Observation data (J2000 epoch)
- Constellation: Virgo
- Right ascension: 12^{h} 30^{m} 40.6^{s}
- Declination: 09° 00′ 56″
- Redshift: 0.003022/906 km/s
- Distance: 55.4 Mly
- Group or cluster: Virgo Cluster
- Apparent magnitude (V): 12.9

Characteristics
- Type: SB0^+(s)
- Size: ~31,100 ly
- Apparent size (V): 1.74 x 0.92

Other designations
- CGCG 70-136, MCG 2-32-103, PGC 41339, UGC 7649, VCC 1303

= NGC 4483 =

Galaxy in the constellation of Virgo

NGC 4483 is a dwarf barred lenticular galaxy located about 55 million light-years away in the constellation of Virgo. NGC 4483 is a member of the Virgo Cluster, specifically it is located towards the central region of the cluster.

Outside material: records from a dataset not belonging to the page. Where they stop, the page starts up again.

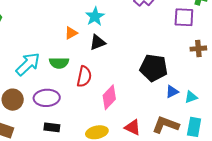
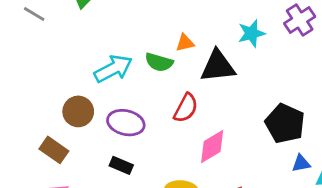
cyan star: (95, 16) -> (251, 33), moved
black triangle: (98, 42) -> (218, 66), size x1.5
green semicircle: (59, 63) -> (159, 62), moved

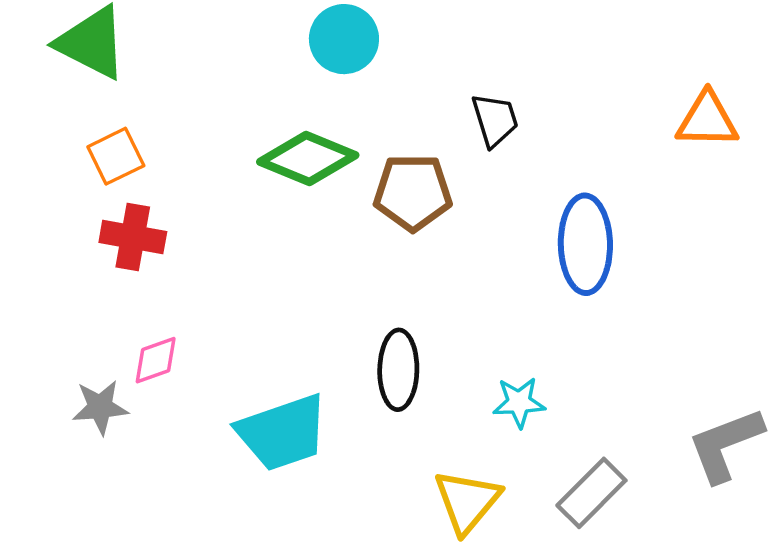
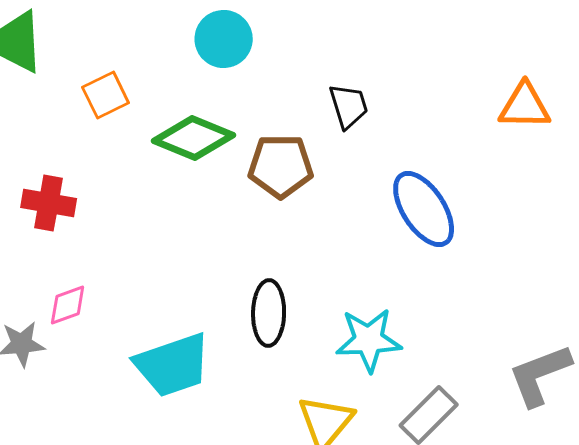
orange square: (116, 156) -> (106, 95), moved
blue ellipse: (585, 244) -> (424, 209), turned -32
cyan star: (519, 402) -> (369, 340), size x1.5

The closest bright galaxy to NGC 4483 is IC 3430.

NGC 4483 was discovered by astronomer Heinrich d'Arrest on March 19, 1865.

== Characteristics ==
NGC 4483 has a stellar mass of 7.5x10^9 solar masses. It is host to a short and weak bar with a radius of 2.1 kiloparsecs.